▶ Stored records:

= = =

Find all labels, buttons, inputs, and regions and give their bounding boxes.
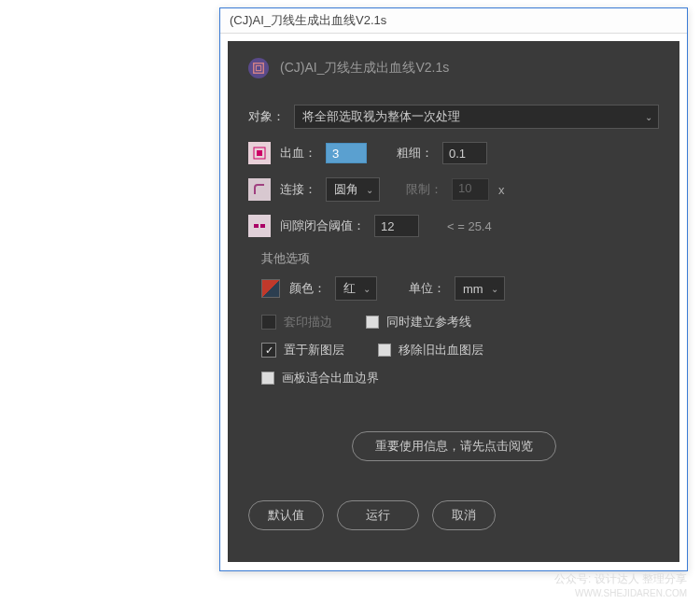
dialog-window: (CJ)AI_刀线生成出血线V2.1s (CJ)AI_刀线生成出血线V2.1s … xyxy=(219,7,688,571)
svg-rect-5 xyxy=(260,224,265,228)
gap-label: 间隙闭合阈值： xyxy=(280,218,365,234)
gap-icon xyxy=(248,215,271,237)
new-layer-checkbox[interactable] xyxy=(261,343,276,358)
cancel-button[interactable]: 取消 xyxy=(432,500,496,530)
dialog-panel: (CJ)AI_刀线生成出血线V2.1s 对象： 将全部选取视为整体一次处理 ⌄ … xyxy=(228,41,679,562)
window-titlebar: (CJ)AI_刀线生成出血线V2.1s xyxy=(220,8,687,34)
chevron-down-icon: ⌄ xyxy=(363,284,371,294)
chevron-down-icon: ⌄ xyxy=(645,112,652,122)
window-title: (CJ)AI_刀线生成出血线V2.1s xyxy=(230,13,386,27)
color-swatch-icon xyxy=(261,279,280,298)
target-row: 对象： 将全部选取视为整体一次处理 ⌄ xyxy=(248,105,659,129)
dialog-header: (CJ)AI_刀线生成出血线V2.1s xyxy=(248,58,659,78)
join-select[interactable]: 圆角 ⌄ xyxy=(326,177,380,202)
unit-select[interactable]: mm ⌄ xyxy=(455,276,505,301)
option-row-3: 画板适合出血边界 xyxy=(261,370,659,386)
join-row: 连接： 圆角 ⌄ 限制： 10 x xyxy=(248,177,659,202)
color-select-value: 红 xyxy=(343,280,356,297)
join-icon xyxy=(248,178,271,201)
print-marks-checkbox xyxy=(261,315,276,330)
watermark-line2: WWW.SHEJIDAREN.COM xyxy=(554,587,687,599)
svg-rect-4 xyxy=(254,224,259,228)
chevron-down-icon: ⌄ xyxy=(491,284,498,294)
guides-option[interactable]: 同时建立参考线 xyxy=(366,314,471,330)
bleed-row: 出血： 粗细： xyxy=(248,142,659,164)
limit-label: 限制： xyxy=(406,181,442,198)
color-label: 颜色： xyxy=(289,280,326,297)
bleed-label: 出血： xyxy=(280,145,316,162)
artboard-fit-label: 画板适合出血边界 xyxy=(282,370,379,386)
bleed-input[interactable] xyxy=(326,143,367,163)
info-row: 重要使用信息，请先点击阅览 xyxy=(248,431,659,461)
bleed-icon xyxy=(248,142,271,164)
target-label: 对象： xyxy=(248,108,285,125)
default-button[interactable]: 默认值 xyxy=(248,500,324,530)
print-marks-option: 套印描边 xyxy=(261,314,332,330)
option-row-2: 置于新图层 移除旧出血图层 xyxy=(261,342,659,358)
dialog-title: (CJ)AI_刀线生成出血线V2.1s xyxy=(280,60,449,77)
guides-checkbox[interactable] xyxy=(366,316,379,329)
action-row: 默认值 运行 取消 xyxy=(248,500,659,530)
unit-select-value: mm xyxy=(463,282,483,296)
target-select-value: 将全部选取视为整体一次处理 xyxy=(302,108,460,125)
remove-old-option[interactable]: 移除旧出血图层 xyxy=(378,342,483,358)
svg-rect-3 xyxy=(257,150,262,156)
app-logo-icon xyxy=(248,58,269,78)
new-layer-label: 置于新图层 xyxy=(284,342,344,358)
guides-label: 同时建立参考线 xyxy=(386,314,471,330)
limit-unit: x xyxy=(498,183,505,197)
remove-old-label: 移除旧出血图层 xyxy=(399,342,483,358)
artboard-fit-option[interactable]: 画板适合出血边界 xyxy=(261,370,659,386)
join-select-value: 圆角 xyxy=(334,181,358,198)
chevron-down-icon: ⌄ xyxy=(366,185,373,195)
weight-label: 粗细： xyxy=(397,145,433,162)
watermark-line1: 公众号: 设计达人 整理分享 xyxy=(554,572,687,587)
option-row-1: 套印描边 同时建立参考线 xyxy=(261,314,659,330)
run-button[interactable]: 运行 xyxy=(337,500,419,530)
watermark: 公众号: 设计达人 整理分享 WWW.SHEJIDAREN.COM xyxy=(554,572,687,599)
print-marks-label: 套印描边 xyxy=(284,314,332,330)
remove-old-checkbox[interactable] xyxy=(378,344,391,357)
gap-row: 间隙闭合阈值： < = 25.4 xyxy=(248,215,659,237)
color-unit-row: 颜色： 红 ⌄ 单位： mm ⌄ xyxy=(261,276,659,301)
artboard-fit-checkbox[interactable] xyxy=(261,372,274,385)
join-label: 连接： xyxy=(280,181,316,198)
target-select[interactable]: 将全部选取视为整体一次处理 ⌄ xyxy=(294,105,659,129)
color-select[interactable]: 红 ⌄ xyxy=(335,276,377,301)
weight-input[interactable] xyxy=(442,142,487,164)
options-section-label: 其他选项 xyxy=(261,250,659,267)
gap-hint: < = 25.4 xyxy=(447,219,492,233)
limit-input: 10 xyxy=(452,178,489,201)
info-button[interactable]: 重要使用信息，请先点击阅览 xyxy=(352,431,556,461)
gap-input[interactable] xyxy=(374,215,419,237)
unit-label: 单位： xyxy=(409,280,445,297)
new-layer-option[interactable]: 置于新图层 xyxy=(261,342,344,358)
svg-rect-1 xyxy=(256,65,260,70)
svg-rect-0 xyxy=(254,63,264,74)
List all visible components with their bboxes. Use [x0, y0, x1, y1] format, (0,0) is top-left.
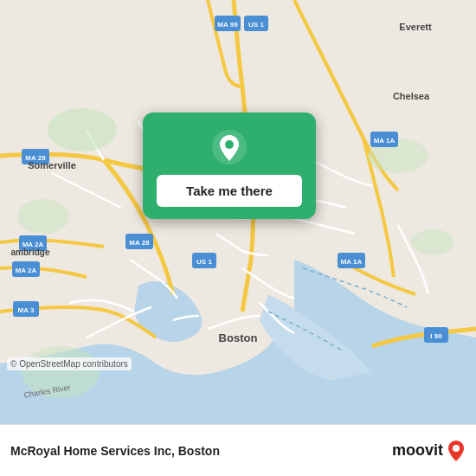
svg-text:Somerville: Somerville — [28, 160, 76, 170]
moovit-logo-icon — [447, 440, 466, 462]
svg-point-4 — [411, 229, 454, 255]
svg-text:MA 2A: MA 2A — [16, 267, 37, 274]
svg-text:MA 28: MA 28 — [129, 239, 150, 247]
take-me-there-button[interactable]: Take me there — [157, 175, 302, 207]
popup-card: Take me there — [143, 113, 316, 219]
svg-text:MA 1A: MA 1A — [374, 137, 396, 145]
svg-text:ambridge: ambridge — [10, 248, 49, 257]
svg-text:MA 3: MA 3 — [18, 306, 35, 314]
svg-text:MA 1A: MA 1A — [341, 258, 363, 266]
svg-text:US 1: US 1 — [196, 258, 212, 266]
svg-text:US 1: US 1 — [248, 21, 264, 29]
svg-point-35 — [225, 140, 234, 149]
location-pin-icon — [210, 128, 248, 166]
moovit-brand-text: moovit — [392, 441, 443, 460]
map-container[interactable]: MA 99 US 1 MA 28 MA 28 US 1 MA 1A MA 1A … — [0, 0, 476, 424]
svg-text:Everett: Everett — [399, 22, 432, 32]
svg-text:I 90: I 90 — [430, 332, 442, 340]
map-attribution: © OpenStreetMap contributors — [7, 357, 132, 370]
svg-point-36 — [453, 445, 460, 452]
svg-text:Chelsea: Chelsea — [393, 91, 430, 101]
svg-text:MA 99: MA 99 — [217, 21, 238, 29]
svg-text:Boston: Boston — [219, 331, 258, 344]
bottom-bar: McRoyal Home Services Inc, Boston moovit — [0, 424, 476, 476]
moovit-logo: moovit — [392, 440, 466, 462]
svg-point-1 — [48, 108, 117, 151]
location-title: McRoyal Home Services Inc, Boston — [10, 444, 392, 458]
svg-point-2 — [17, 199, 69, 234]
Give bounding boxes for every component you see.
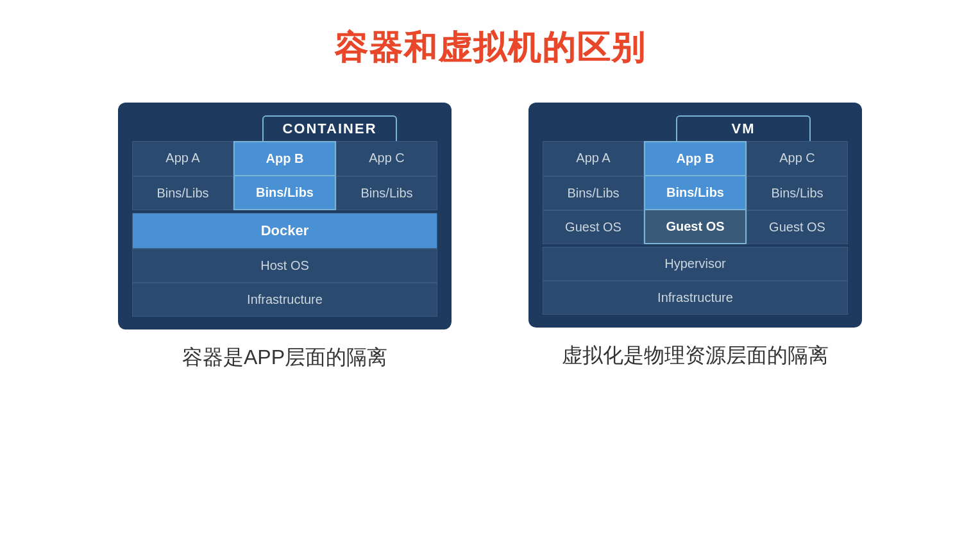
- container-diagram-box: CONTAINER App A App B App C Bins/Libs Bi…: [118, 103, 452, 329]
- vm-bins-c: Bins/Libs: [747, 176, 848, 210]
- vm-app-a: App A: [543, 141, 644, 176]
- vm-caption: 虚拟化是物理资源层面的隔离: [562, 342, 829, 370]
- vm-bins-b: Bins/Libs: [644, 176, 747, 210]
- vm-guest-os-row: Guest OS Guest OS Guest OS: [543, 210, 848, 244]
- container-infrastructure-row: Infrastructure: [132, 283, 437, 317]
- vm-apps-row: App A App B App C: [543, 141, 848, 176]
- vm-bins-a: Bins/Libs: [543, 176, 644, 210]
- vm-app-c: App C: [747, 141, 848, 176]
- container-bins-c: Bins/Libs: [336, 176, 437, 210]
- vm-guest-os-a: Guest OS: [543, 210, 644, 244]
- vm-guest-os-c: Guest OS: [747, 210, 848, 244]
- container-bins-b: Bins/Libs: [233, 176, 336, 210]
- vm-badge: VM: [676, 115, 811, 141]
- diagrams-row: CONTAINER App A App B App C Bins/Libs Bi…: [118, 103, 862, 372]
- container-label-row: CONTAINER: [132, 115, 437, 141]
- page-title: 容器和虚拟机的区别: [334, 26, 646, 71]
- vm-label-row: VM: [543, 115, 848, 141]
- container-bins-a: Bins/Libs: [132, 176, 233, 210]
- container-diagram-wrapper: CONTAINER App A App B App C Bins/Libs Bi…: [118, 103, 452, 372]
- vm-guest-os-b: Guest OS: [644, 210, 747, 244]
- container-app-c: App C: [336, 141, 437, 176]
- container-docker-row: Docker: [132, 213, 437, 249]
- container-caption: 容器是APP层面的隔离: [182, 344, 387, 372]
- vm-diagram-wrapper: VM App A App B App C Bins/Libs Bins/Libs…: [528, 103, 862, 370]
- container-bins-row: Bins/Libs Bins/Libs Bins/Libs: [132, 176, 437, 210]
- vm-app-b: App B: [644, 141, 747, 176]
- container-badge: CONTAINER: [262, 115, 397, 141]
- vm-infrastructure-row: Infrastructure: [543, 281, 848, 315]
- container-apps-row: App A App B App C: [132, 141, 437, 176]
- vm-bins-row: Bins/Libs Bins/Libs Bins/Libs: [543, 176, 848, 210]
- container-app-a: App A: [132, 141, 233, 176]
- vm-diagram-box: VM App A App B App C Bins/Libs Bins/Libs…: [528, 103, 862, 328]
- vm-hypervisor-row: Hypervisor: [543, 247, 848, 281]
- container-app-b: App B: [233, 141, 336, 176]
- container-host-os-row: Host OS: [132, 249, 437, 283]
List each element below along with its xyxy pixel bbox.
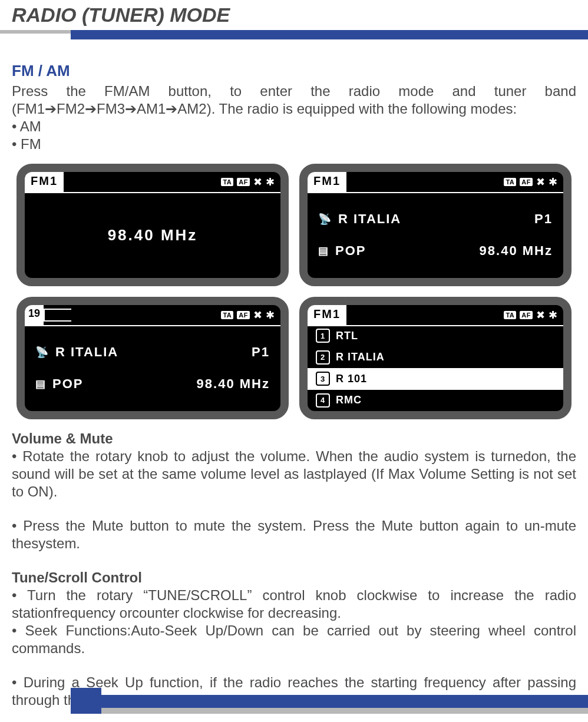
preset-item-1: 1 RTL — [308, 325, 563, 347]
footer-decoration — [0, 696, 588, 714]
mute-icon: ✖ — [536, 175, 545, 188]
volume-heading: Volume & Mute — [12, 430, 576, 448]
bluetooth-icon: ✱ — [549, 309, 557, 322]
mute-icon: ✖ — [536, 309, 545, 322]
fm-am-bullet-am: • AM — [12, 118, 576, 135]
band-label: FM1 — [308, 305, 346, 325]
frequency-display: 98.40 MHz — [197, 376, 270, 392]
fm-am-heading: FM / AM — [12, 62, 576, 80]
fm-am-bullet-fm: • FM — [12, 135, 576, 153]
preset-number-icon: 3 — [316, 372, 330, 386]
af-badge: AF — [520, 178, 533, 186]
ta-badge: TA — [504, 311, 516, 319]
fm-am-para: Press the FM/AM button, to enter the rad… — [12, 82, 576, 118]
preset-number: P1 — [252, 345, 270, 360]
preset-label: R 101 — [336, 373, 367, 385]
antenna-icon: 📡 — [35, 346, 49, 359]
mute-icon: ✖ — [253, 309, 262, 322]
frequency-display: 98.40 MHz — [480, 243, 553, 259]
preset-number-icon: 2 — [316, 350, 330, 365]
bluetooth-icon: ✱ — [266, 175, 275, 188]
volume-mute-para: • Press the Mute button to mute the syst… — [12, 517, 576, 552]
bluetooth-icon: ✱ — [266, 309, 275, 322]
ta-badge: TA — [221, 311, 233, 319]
volume-progress-bar — [44, 309, 97, 322]
band-label: FM1 — [25, 172, 64, 192]
radio-screen-presets: FM1 TA AF ✖ ✱ 1 RTL — [299, 297, 572, 419]
preset-label: RTL — [336, 330, 358, 342]
tune-seek-para: • Seek Functions:Auto-Seek Up/Down can b… — [12, 622, 576, 657]
radio-screen-basic: FM1 TA AF ✖ ✱ 98.40 MHz — [16, 164, 289, 286]
band-label: FM1 — [308, 172, 346, 192]
preset-number-icon: 4 — [316, 393, 330, 408]
af-badge: AF — [237, 311, 250, 319]
preset-number-icon: 1 — [316, 329, 330, 343]
preset-number: P1 — [534, 211, 553, 227]
genre-label: POP — [335, 243, 366, 259]
tune-heading: Tune/Scroll Control — [12, 569, 576, 587]
frequency-display: 98.40 MHz — [25, 192, 280, 278]
genre-label: POP — [52, 376, 83, 392]
tune-turn-para: • Turn the rotary “TUNE/SCROLL” control … — [12, 587, 576, 622]
af-badge: AF — [520, 311, 533, 319]
ta-badge: TA — [221, 178, 233, 186]
antenna-icon: 📡 — [318, 213, 332, 226]
af-badge: AF — [237, 178, 250, 186]
volume-level: 19 — [25, 305, 44, 325]
page-title: RADIO (TUNER) MODE — [12, 4, 576, 27]
station-name: R ITALIA — [338, 211, 401, 227]
header-divider — [0, 30, 588, 39]
preset-label: R ITALIA — [336, 351, 385, 363]
genre-icon: ▤ — [35, 377, 47, 390]
bluetooth-icon: ✱ — [549, 175, 557, 188]
radio-screen-volume: 19 TA AF ✖ ✱ — [16, 297, 289, 419]
mute-icon: ✖ — [253, 175, 262, 188]
preset-item-3-selected: 3 R 101 — [308, 368, 563, 390]
radio-screen-rds: FM1 TA AF ✖ ✱ 📡 R ITAL — [299, 164, 572, 286]
preset-item-4: 4 RMC — [308, 390, 563, 412]
genre-icon: ▤ — [318, 244, 329, 257]
ta-badge: TA — [504, 178, 516, 186]
preset-label: RMC — [336, 394, 362, 406]
station-name: R ITALIA — [55, 345, 118, 360]
volume-rotate-para: • Rotate the rotary knob to adjust the v… — [12, 448, 576, 501]
preset-item-2: 2 R ITALIA — [308, 347, 563, 369]
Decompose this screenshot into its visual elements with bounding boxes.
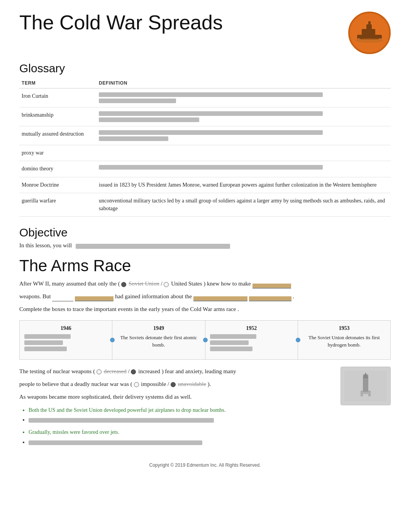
- blank-2: [52, 296, 73, 301]
- blurred-definition: [99, 111, 386, 122]
- timeline-box-1949: 1949 The Soviets detonate their first at…: [112, 321, 205, 360]
- us-text: United States: [171, 280, 202, 287]
- page-header: The Cold War Spreads: [19, 12, 391, 54]
- glossary-table: TERM DEFINITION Iron Curtain brinksmansh…: [19, 78, 391, 217]
- bullet-list: Both the US and the Soviet Union develop…: [29, 406, 331, 447]
- glossary-section: Glossary TERM DEFINITION Iron Curtain: [19, 62, 391, 217]
- bottom-text-col: The testing of nuclear weapons ( decreas…: [19, 367, 331, 450]
- objective-text: In this lesson, you will: [19, 242, 391, 249]
- term-cell: Monroe Doctrine: [19, 177, 97, 193]
- timeline-content-1952: [210, 334, 293, 355]
- blur-block: [24, 334, 71, 339]
- timeline-content-1949: The Soviets detonate their first atomic …: [117, 334, 200, 355]
- definition-cell: [97, 107, 391, 126]
- list-item: [29, 415, 331, 425]
- blank-3: [75, 296, 114, 301]
- blur-block: [29, 418, 214, 423]
- blur-block: [210, 347, 252, 351]
- blur-block: [99, 111, 323, 116]
- objective-blurred: [76, 242, 230, 249]
- term-cell: guerilla warfare: [19, 193, 97, 217]
- period: .: [293, 293, 294, 299]
- decreased-text: decreased: [104, 368, 127, 374]
- blur-block: [99, 92, 323, 97]
- arms-paragraph-1: After WW II, many assumed that only the …: [19, 279, 391, 289]
- list-item: [29, 438, 331, 447]
- timeline-box-1946: 1946: [20, 321, 112, 360]
- slash-sep: /: [161, 280, 164, 287]
- col-header-definition: DEFINITION: [97, 78, 391, 88]
- definition-cell: [97, 126, 391, 145]
- table-row: domino theory: [19, 161, 391, 177]
- term-cell: brinksmanship: [19, 107, 97, 126]
- nuclear-p2-prefix: people to believe that a deadly nuclear …: [19, 381, 132, 387]
- blur-block: [210, 334, 256, 339]
- arms-race-title: The Arms Race: [19, 257, 391, 275]
- timeline-dot-1949: [203, 338, 208, 342]
- arms-paragraph-2: weapons. But had gained information abou…: [19, 292, 391, 301]
- svg-rect-3: [368, 21, 371, 25]
- bottom-image: [341, 367, 391, 405]
- bottom-section: The testing of nuclear weapons ( decreas…: [19, 367, 391, 450]
- blank-4: [193, 296, 247, 301]
- table-row: mutually assured destruction: [19, 126, 391, 145]
- list-item: Both the US and the Soviet Union develop…: [29, 406, 331, 415]
- term-cell: proxy war: [19, 145, 97, 161]
- sophisticated-text: As weapons became more sophsticated, the…: [19, 392, 331, 402]
- table-row: proxy war: [19, 145, 391, 161]
- objective-section: Objective In this lesson, you will: [19, 226, 391, 249]
- radio-unavoidable: [171, 382, 176, 387]
- year-1953: 1953: [303, 325, 386, 332]
- term-cell: mutually assured destruction: [19, 126, 97, 145]
- svg-rect-12: [361, 392, 370, 394]
- timeline-dot-1952: [296, 338, 300, 342]
- svg-rect-2: [366, 24, 372, 30]
- blur-block: [24, 347, 67, 351]
- definition-cell: [97, 145, 391, 161]
- blur-block: [76, 244, 230, 249]
- table-row: brinksmanship: [19, 107, 391, 126]
- blur-block: [99, 136, 168, 141]
- year-1946: 1946: [24, 325, 107, 332]
- term-cell: domino theory: [19, 161, 97, 177]
- timeline-dot-1946: [110, 338, 115, 342]
- blank-5: [249, 296, 291, 301]
- blank-1: [252, 284, 291, 289]
- blur-block: [24, 340, 63, 345]
- blurred-content: [210, 334, 293, 351]
- soviet-union-text: Soviet Union: [129, 280, 159, 287]
- definition-cell: [97, 88, 391, 107]
- radio-us: [164, 282, 169, 287]
- radio-increased: [131, 369, 136, 374]
- arms-p1-prefix: After WW II, many assumed that only the …: [19, 280, 120, 287]
- nuclear-paragraph-1: The testing of nuclear weapons ( decreas…: [19, 367, 331, 376]
- radio-decreased: [97, 369, 102, 374]
- svg-point-6: [356, 38, 383, 43]
- objective-intro: In this lesson, you will: [19, 242, 72, 248]
- complete-boxes-text: Complete the boxes to trace the importan…: [19, 304, 391, 314]
- weapons-prefix: weapons. But: [19, 293, 52, 299]
- nuclear-suffix: ) fear and anxiety, leading many: [162, 368, 236, 374]
- blur-block: [210, 340, 249, 345]
- timeline-content-1946: [24, 334, 107, 355]
- blurred-content: [24, 334, 107, 351]
- year-1952: 1952: [210, 325, 293, 332]
- nuclear-paragraph-2: people to believe that a deadly nuclear …: [19, 379, 331, 389]
- copyright-text: Copyright © 2019 Edmentum Inc. All Right…: [19, 462, 391, 468]
- blur-block: [99, 165, 323, 170]
- nuclear-prefix: The testing of nuclear weapons (: [19, 368, 95, 374]
- blur-block: [29, 440, 202, 445]
- radio-impossible: [134, 382, 139, 387]
- table-row: guerilla warfare unconventional military…: [19, 193, 391, 217]
- unavoidable-text: unavoidable: [178, 381, 206, 387]
- arms-p1-mid: ) knew how to make: [203, 280, 252, 287]
- objective-title: Objective: [19, 226, 391, 239]
- blur-block: [99, 117, 199, 122]
- page-title: The Cold War Spreads: [19, 12, 223, 34]
- gained-text: had gained information about the: [115, 293, 193, 299]
- glossary-title: Glossary: [19, 62, 391, 75]
- definition-cell: [97, 161, 391, 177]
- logo-icon: [348, 12, 391, 54]
- list-item: Gradually, missles were favored over jet…: [29, 428, 331, 437]
- definition-cell: issued in 1823 by US President James Mon…: [97, 177, 391, 193]
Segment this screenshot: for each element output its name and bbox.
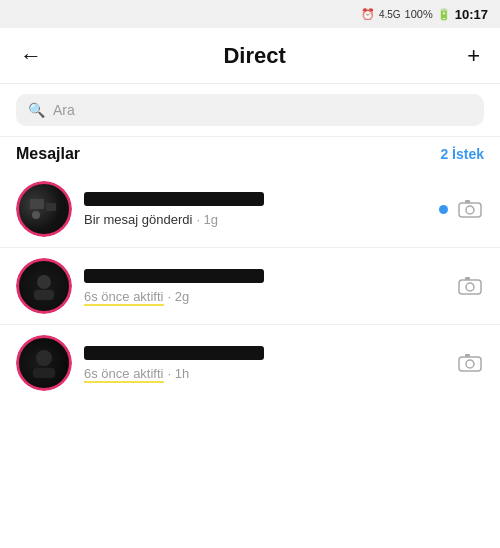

= = =

▶ Exercise: Every line holding the string "bullet" should be copied here, so please find those lines in the data.

▶ Answer to the exercise:
fm-am-bullet-am: • AM — [12, 118, 576, 135]
fm-am-bullet-fm: • FM — [12, 135, 576, 153]
- bullet-list: Both the US and the Soviet Union develop…: [29, 406, 331, 447]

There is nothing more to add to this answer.